§ TASK PROMPT: Take the line containing "MUJI無印良品25周年免費派茶" and every line after it to the end of the records, and copy them exactly, leaving out pictures.

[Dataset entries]
....

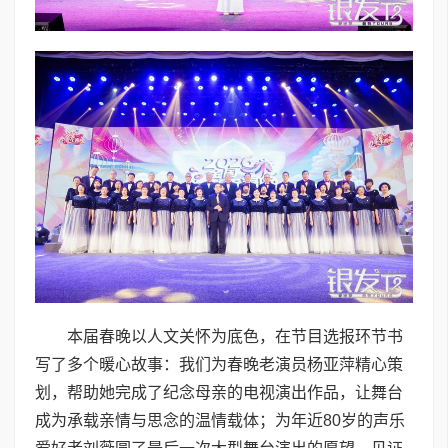
本届春晚以人文关怀为底色，在节目选报环节书
写了多个暖心故事：我们为春晚老演员杨亚萍精心策
划，帮助她完成了纪念母亲的电视演出作品，让舞台
成为承载亲情与思念的温情载体；为年近80岁的声乐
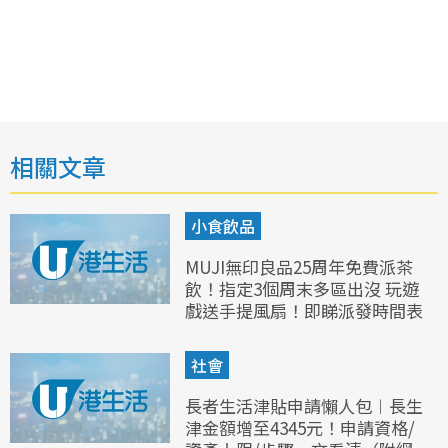
相關文章
小食飲品
MUJI無印良品25周年免費派茶
飲！指定3個周末多區出沒 玩遊
戲送手提風扇！即睇派發時間表
社會
長者生活津貼申請懶人包︱長生
津金額增至4345元！申請資格/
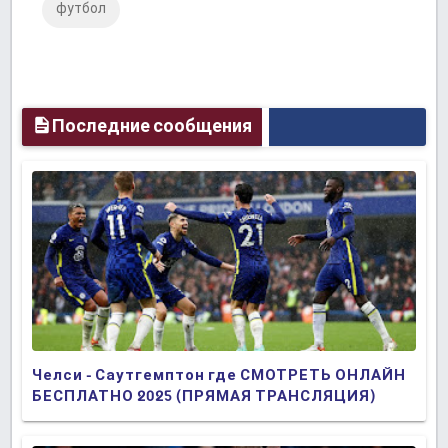
футбол
Plus
Последние сообщения
Челси - Саутгемптон где СМОТРЕТЬ ОНЛАЙН
БЕСПЛАТНО 2025 (ПРЯМАЯ ТРАНСЛЯЦИЯ)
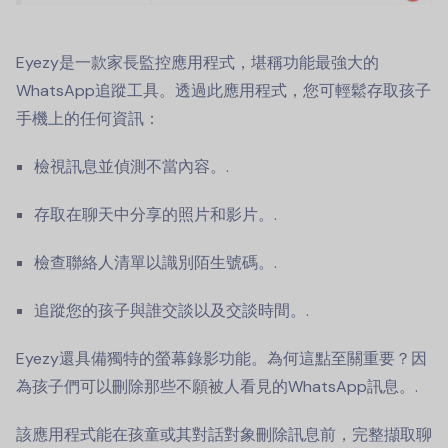
Eyezy是一款家長監控應用程式，堪稱功能最強大的
WhatsApp追蹤工具。透過此應用程式，您可輕鬆存取孩子
手機上的任何資訊：
檢視訊息並偵測不當內容。.
存取在聊天中分享的照片和影片。.
檢查聯絡人清單以識別陌生號碼。.
追蹤您的孩子與誰交談以及交談時間。.
Eyezy還具備獨特的螢幕錄影功能。為何這點至關重要？因
為孩子們可以刪除那些不願被人看見的WhatsApp訊息。.
該應用程式能在孩童或其對話對象刪除訊息前，完整擷取聊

....

§ COMPLETED TASK:
MUJI無印良品25周年免費派茶
飲！指定3個周末多區出沒 玩遊
戲送手提風扇！即睇派發時間表
社會
長者生活津貼申請懶人包︱長生
津金額增至4345元！申請資格/
футбол
Plus
Последние сообщения
Челси - Саутгемптон где СМОТРЕТЬ ОНЛАЙН
БЕСПЛАТНО 2025 (ПРЯМАЯ ТРАНСЛЯЦИЯ)
Eyezy是一款家長監控應用程式，堪稱功能最強大的
WhatsApp追蹤工具。透過此應用程式，您可輕鬆存取孩子
手機上的任何資訊：
檢視訊息並偵測不當內容。.
存取在聊天中分享的照片和影片。.
檢查聯絡人清單以識別陌生號碼。.
追蹤您的孩子與誰交談以及交談時間。.
Eyezy還具備獨特的螢幕錄影功能。為何這點至關重要？因
為孩子們可以刪除那些不願被人看見的WhatsApp訊息。.
該應用程式能在孩童或其對話對象刪除訊息前，完整擷取聊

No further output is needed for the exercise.